### Problem
Hand back the entries exactly as written, minus every picture.

Start of Task material

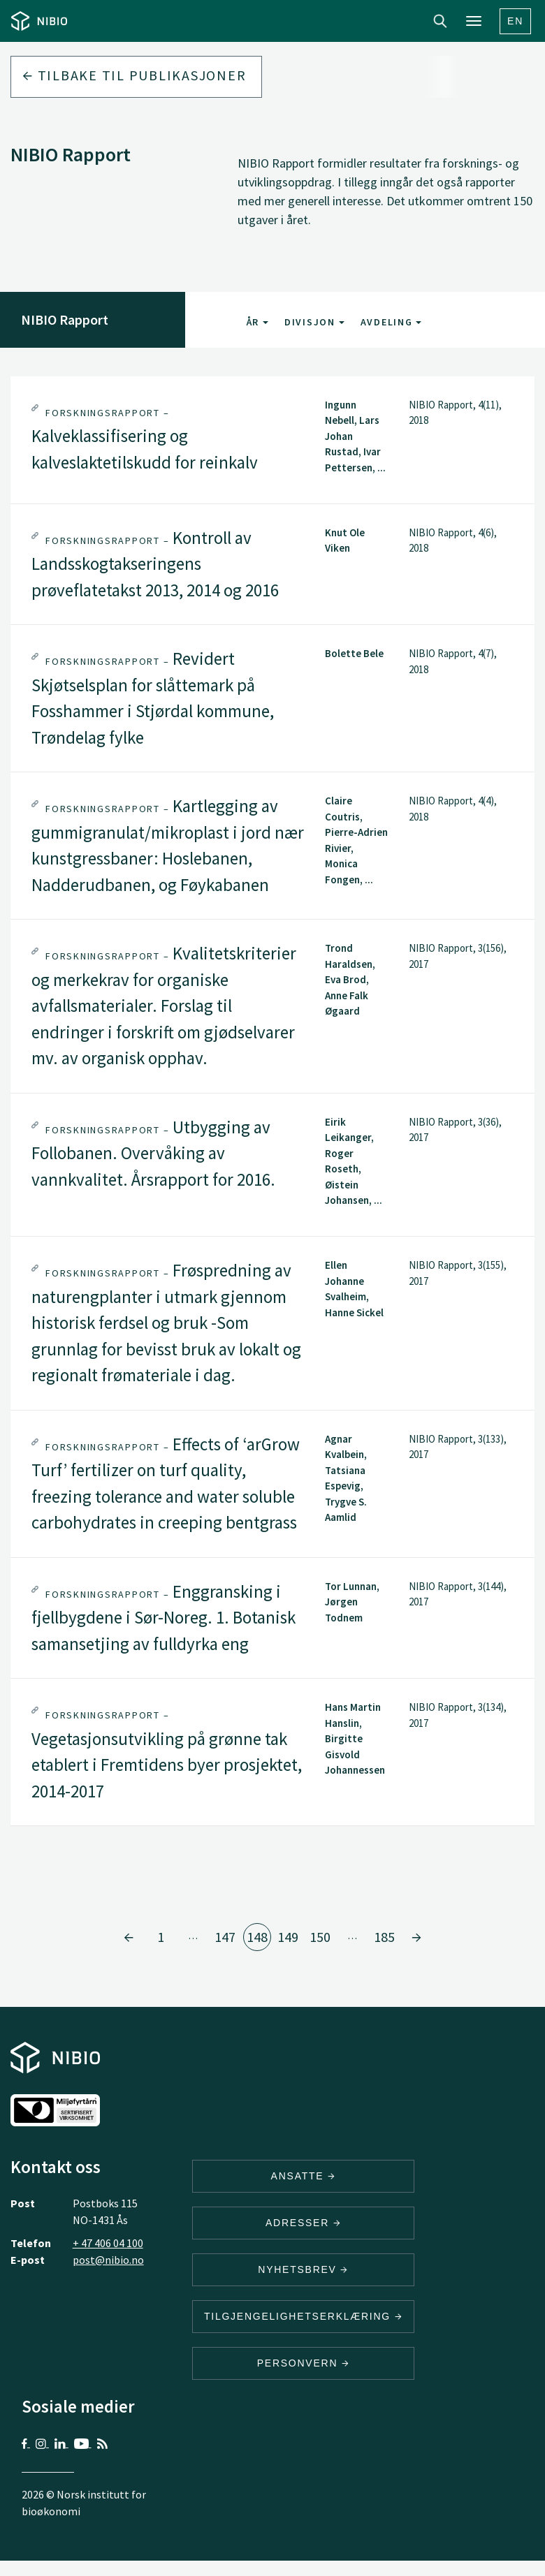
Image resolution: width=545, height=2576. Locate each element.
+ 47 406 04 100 (108, 2243)
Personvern (303, 2363)
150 (320, 1936)
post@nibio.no (108, 2260)
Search (440, 21)
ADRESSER (303, 2222)
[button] (272, 439)
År (257, 322)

End of Task material

### Solution to this task
Image resolution: width=545, height=2576. Locate each element.
+ 47 406 04 100 (108, 2243)
Personvern (303, 2363)
150 (320, 1936)
post@nibio.no (108, 2260)
Search (440, 21)
ADRESSER (303, 2222)
[button] (272, 439)
År (257, 322)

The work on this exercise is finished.